> [What to do] In this exercise, return the whole listing exactly, excluding any images.

> [Given data]
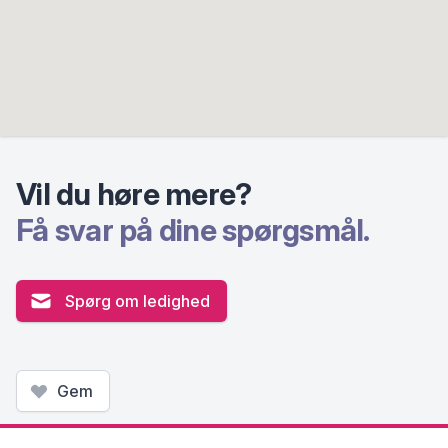
Vil du høre mere?
Få svar på dine spørgsmål.
Spørg om ledighed
Gem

> [Exercise solution]
Vil du høre mere?
Få svar på dine spørgsmål.
Spørg om ledighed
Gem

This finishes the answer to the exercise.